Released in 2000, We Have the Facts and We're Voting Yes delivered on the promise of You Can Play These Songs with Chords and Something About Airplanes.
For once, a band's popularity grew commensurate with its maturation.
Despite the heightened attention, singer/songwriter/guitarist Ben Gibbard next let loose Death Cab for Cutie's finest moment, "Photobooth," the lead track on the sparkling Forbidden Love EP.
New fans worldwide swooned under its beguiling romantic rise 'n' fall and its lingering, bittersweet, wallet-sized artifact.
And though it wouldn't have killed them to include "Photobooth" here -- for its spotless greatness and thematic likeness -- The Photo Album's ten tracks are of the EP's heightened caliber.
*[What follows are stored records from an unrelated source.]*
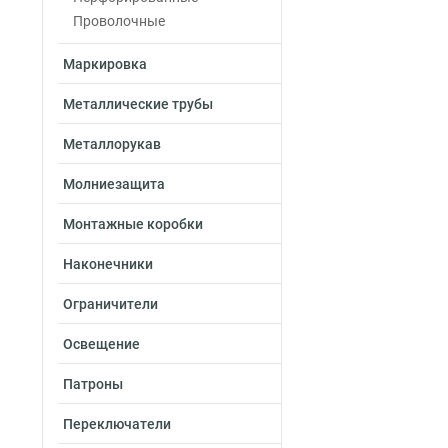
Проволочные
Маркировка
Металлические трубы
Металлорукав
Молниезащита
Монтажные коробки
Наконечники
Ограничители
Освещение
Патроны
Переключатели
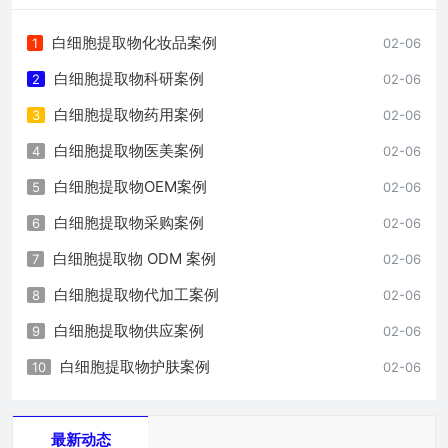
白细胞提取物化妆品案例
1
02-06
白细胞提取物科研案例
2
02-06
白细胞提取物药用案例
3
02-06
白细胞提取物医美案例
4
02-06
白细胞提取物OEM案例
5
02-06
白细胞提取物采购案例
6
02-06
白细胞提取物 ODM 案例
7
02-06
白细胞提取物代加工案例
8
02-06
白细胞提取物供应案例
9
02-06
白细胞提取物护肤案例
10
02-06
最新动态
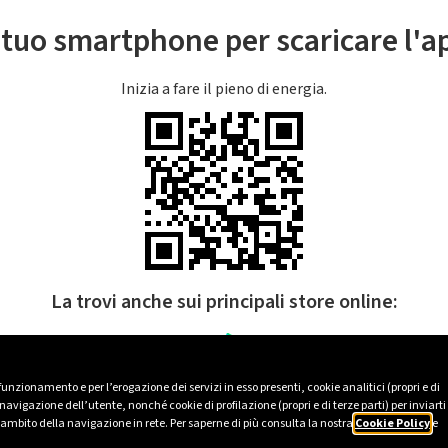
l tuo smartphone per scaricare l'
Inizia a fare il pieno di energia.
La trovi anche sui principali store online:
 funzionamento e per l’erogazione dei servizi in esso presenti, cookie analitici (propri e di
avigazione dell’utente, nonché cookie di profilazione (propri e di terze parti) per inviarti
’ambito della navigazione in rete. Per saperne di più consulta la nostra
Cookie Policy
e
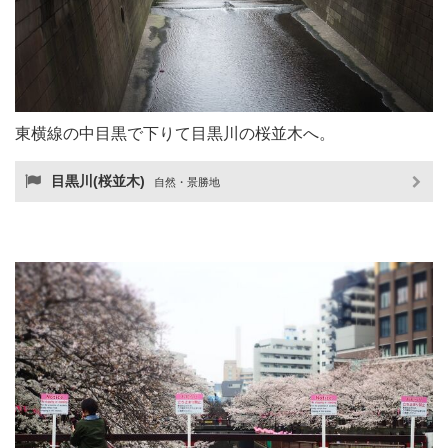
東横線の中目黒で下りて目黒川の桜並木へ。
目黒川(桜並木)
自然・景勝地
Gibbard's words screen intriguing mini-films of the mind, stoked by corresponding daydreamy music.
An exquisite liaison of the British penchant for ringing, knelling, subconscious guitars and direct/grittier American drive, the band is tight, evocative, and inventive.
Bassist Nick Harmer and drummer Michael Schorr lock in creative rhythmic bases, while Gibbard and Chris Walla's guitar work gives the band climactic, cinematic coloring shades.
And, in the end, it's Gibbard's remarkable abilities as a writer and singer that are on display most.
Each word draws you in via his sweet, thoughtful guy voice.
The solo 1:47 opener, "Steadier Footing," is merely a starter course, but it feels like an entrée: "And this is the chance I never got/To make a move, but we just talk" is only one measure of the chances/plans/dreams/connections and relationships that have eluded him or fizzled.
Reeled in, one is left to look back over one's own smoldering wreckage, of opportunities or attachments lost -- much as "A Movie Script Ending"'s abrupt turn "Passing through unconscious states/When I awoke I was on the highway" somehow segues into the couplet "With your hands on my shoulders/A meaningless movement, a movie script ending." Like "Photobooth," it's a typically sobering, adverse assessment of how unromantic the romanticized can become.
That it's a great pop song, arresting in its jerky wobble, is just another point in its, and this LP's, favor.
The world needs more superb pop with brains and heart and emotional complexity.